● **REQUIRED ACTION**: Leave out every picture, and output exactly the lines from the line containing "Give me SVG" through the last line of the data.
*** Begin section ***
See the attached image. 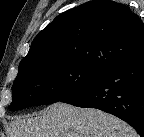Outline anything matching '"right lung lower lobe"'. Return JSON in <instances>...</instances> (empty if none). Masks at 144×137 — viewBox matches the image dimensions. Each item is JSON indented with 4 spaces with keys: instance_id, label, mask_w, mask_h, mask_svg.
Returning <instances> with one entry per match:
<instances>
[{
    "instance_id": "1",
    "label": "right lung lower lobe",
    "mask_w": 144,
    "mask_h": 137,
    "mask_svg": "<svg viewBox=\"0 0 144 137\" xmlns=\"http://www.w3.org/2000/svg\"><path fill=\"white\" fill-rule=\"evenodd\" d=\"M61 102L113 114L144 137V52L113 67Z\"/></svg>"
}]
</instances>
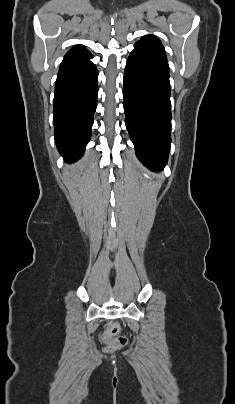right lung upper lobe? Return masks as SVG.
Returning <instances> with one entry per match:
<instances>
[{"label":"right lung upper lobe","instance_id":"right-lung-upper-lobe-1","mask_svg":"<svg viewBox=\"0 0 235 404\" xmlns=\"http://www.w3.org/2000/svg\"><path fill=\"white\" fill-rule=\"evenodd\" d=\"M92 56L91 53L82 45L73 47L64 57L65 59L86 58Z\"/></svg>","mask_w":235,"mask_h":404}]
</instances>
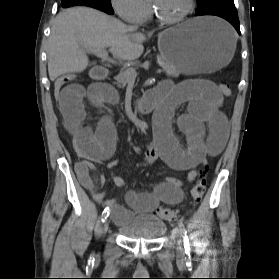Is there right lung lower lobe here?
Here are the masks:
<instances>
[{"instance_id":"obj_1","label":"right lung lower lobe","mask_w":279,"mask_h":279,"mask_svg":"<svg viewBox=\"0 0 279 279\" xmlns=\"http://www.w3.org/2000/svg\"><path fill=\"white\" fill-rule=\"evenodd\" d=\"M62 7L67 8L71 6H77V5H83V6H89L96 9H99L101 11H104L108 14H113L112 8H108L101 4L98 0H61Z\"/></svg>"}]
</instances>
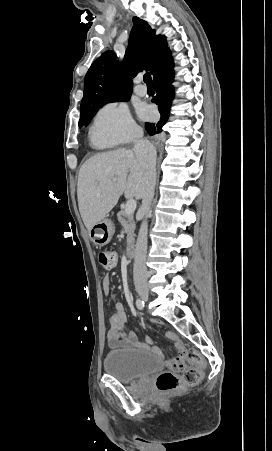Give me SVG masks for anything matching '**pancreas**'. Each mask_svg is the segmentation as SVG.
Returning <instances> with one entry per match:
<instances>
[{
  "instance_id": "cf45deb5",
  "label": "pancreas",
  "mask_w": 272,
  "mask_h": 451,
  "mask_svg": "<svg viewBox=\"0 0 272 451\" xmlns=\"http://www.w3.org/2000/svg\"><path fill=\"white\" fill-rule=\"evenodd\" d=\"M118 222L125 227V231L127 233V245H132L134 243V229L135 222L133 218V214H124V212H118Z\"/></svg>"
}]
</instances>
*** End section ***
● **TASK OUTPUT**:
Give me SVG masks for anything matching '**pancreas**'. Each mask_svg is the segmentation as SVG.
Returning <instances> with one entry per match:
<instances>
[{
  "instance_id": "cf45deb5",
  "label": "pancreas",
  "mask_w": 272,
  "mask_h": 451,
  "mask_svg": "<svg viewBox=\"0 0 272 451\" xmlns=\"http://www.w3.org/2000/svg\"><path fill=\"white\" fill-rule=\"evenodd\" d=\"M118 222L125 227V231L127 233V245H132L134 243V229L135 222L133 218V214H124V212H118Z\"/></svg>"
}]
</instances>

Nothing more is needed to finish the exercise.